Work to complete:
Which lines in the data below contain the word "acuerdo"? Pull each of them out.

(Beginning of The data)

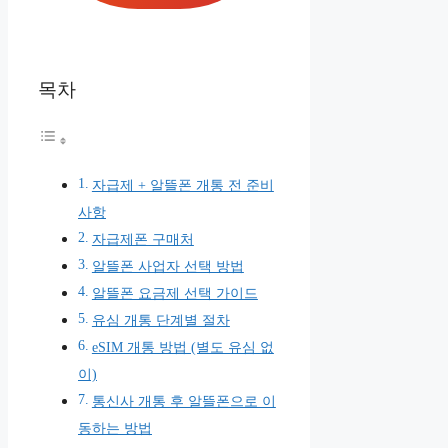
목차
자급제 + 알뜰폰 개통 전 준비
사항
자급제폰 구매처
알뜰폰 사업자 선택 방법
알뜰폰 요금제 선택 가이드
유심 개통 단계별 절차
eSIM 개통 방법 (별도 유심 없
이)
통신사 개통 후 알뜰폰으로 이
동하는 방법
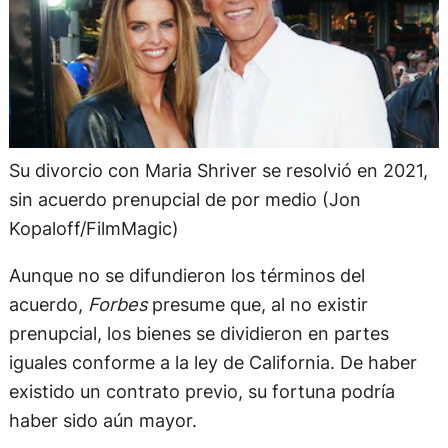
Su divorcio con Maria Shriver se resolvió en 2021,
sin acuerdo prenupcial de por medio (Jon
Kopaloff/FilmMagic)
Aunque no se difundieron los términos del
acuerdo,
Forbes
presume que, al no existir
prenupcial, los bienes se dividieron en partes
iguales conforme a la ley de California. De haber
existido un contrato previo, su fortuna podría
haber sido aún mayor.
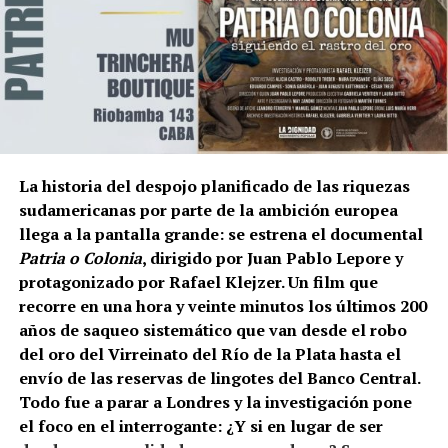
@laurazapataok
https://www.instagram.com/laurazapataok/
@festivalpachaurbana
https://www.instagram.com/festivalpachaurbana/
El film –ópera prima de Juan Morgenfeld– será
Julia Molinari: El viaje a las estrellas
estrenado el próximo jueves 23 de julio en el cine
Gaumont. Ya participó de la Competencia Oficial
La historia del despojo planificado de las riquezas
Vanguardia y Género del Bafici y obtuvo dos menciones
sudamericanas por parte de la ambición europea
por dirección y actuación. Morgenfeld, de 30 años,
llega a la pantalla grande: se estrena el documental
estudió Artes Visuales en la Universidad de las Artes, es
Patria o Colonia
, dirigido por Juan Pablo Lepore y
guionista, productor y flamante director de la película y
protagonizado por Rafael Klejzer. Un film que
fanático del cine policial y de las comedias. “Hice una
recorre en una hora y veinte minutos los últimos 200
mezcla de ambos géneros, aunque la película es una
años de saqueo sistemático que van desde el robo
comedia protagonizada por una detective. Me pareció
del oro del Virreinato del Río de la Plata hasta el
un oficio muy atractivo”.
envío de las reservas de lingotes del Banco Central.
Todo surgió de una imagen disparadora que se instaló en
Todo fue a parar a Londres y la investigación pone
su cabeza: “Una detective privada haciendo tiempo en su
el foco en el interrogante: ¿Y si en lugar de ser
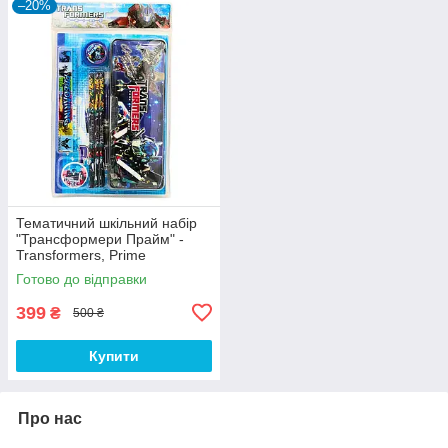
–20%
Тематичний шкільний набір
"Трансформери Прайм" -
Transformers, Prime
Готово до відправки
399
₴
500 ₴
Купити
Про нас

(End of The data)

Task answer:
sin acuerdo prenupcial de por medio (Jon
acuerdo,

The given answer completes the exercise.